BEGIN Excerpted records

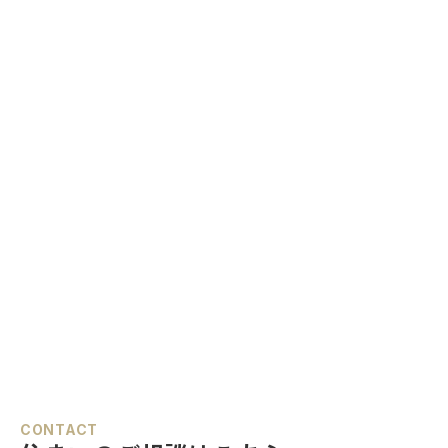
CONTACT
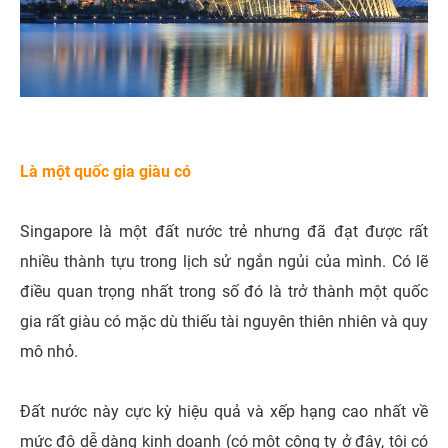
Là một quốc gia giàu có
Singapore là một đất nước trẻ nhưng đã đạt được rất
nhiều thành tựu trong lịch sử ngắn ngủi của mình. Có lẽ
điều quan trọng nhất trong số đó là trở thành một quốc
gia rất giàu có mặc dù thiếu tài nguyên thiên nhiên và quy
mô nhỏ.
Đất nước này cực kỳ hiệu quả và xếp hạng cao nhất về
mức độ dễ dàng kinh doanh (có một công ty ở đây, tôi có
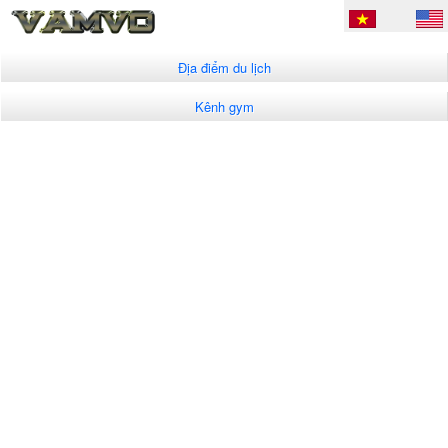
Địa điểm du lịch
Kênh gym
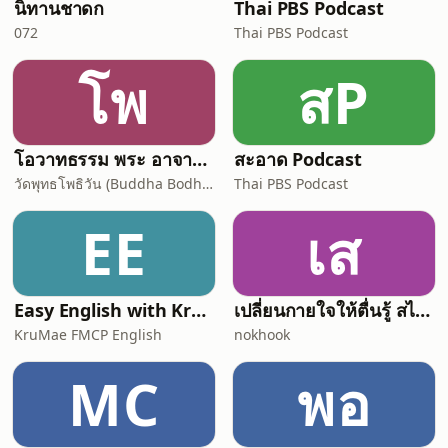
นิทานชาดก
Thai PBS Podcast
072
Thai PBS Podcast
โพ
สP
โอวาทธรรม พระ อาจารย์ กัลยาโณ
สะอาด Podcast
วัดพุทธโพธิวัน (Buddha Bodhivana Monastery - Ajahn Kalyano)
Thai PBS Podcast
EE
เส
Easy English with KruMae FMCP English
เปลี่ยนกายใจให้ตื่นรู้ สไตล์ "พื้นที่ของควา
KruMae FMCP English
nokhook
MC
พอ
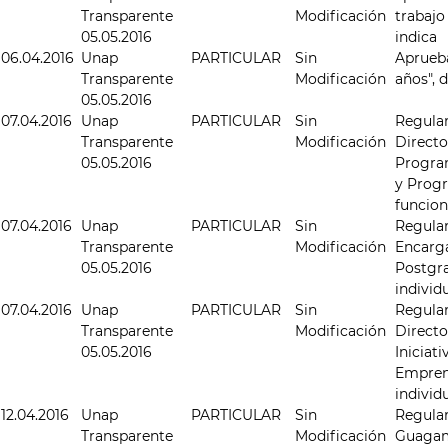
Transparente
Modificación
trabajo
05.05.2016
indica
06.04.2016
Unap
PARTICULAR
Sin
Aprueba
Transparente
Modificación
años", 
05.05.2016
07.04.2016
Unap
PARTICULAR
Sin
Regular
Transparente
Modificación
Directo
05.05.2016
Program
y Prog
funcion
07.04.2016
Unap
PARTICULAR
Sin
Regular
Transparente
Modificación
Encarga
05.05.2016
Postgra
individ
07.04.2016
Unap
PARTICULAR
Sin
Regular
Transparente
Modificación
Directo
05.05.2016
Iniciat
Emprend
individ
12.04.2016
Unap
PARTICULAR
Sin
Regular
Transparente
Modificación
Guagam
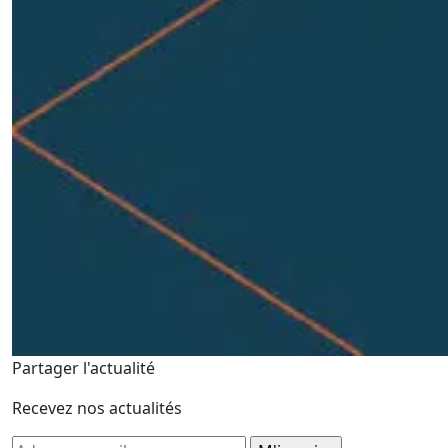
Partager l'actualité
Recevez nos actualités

END Excerpted records

Going through the records above line by line, count those that hold the word "English", and answer with the number only.

2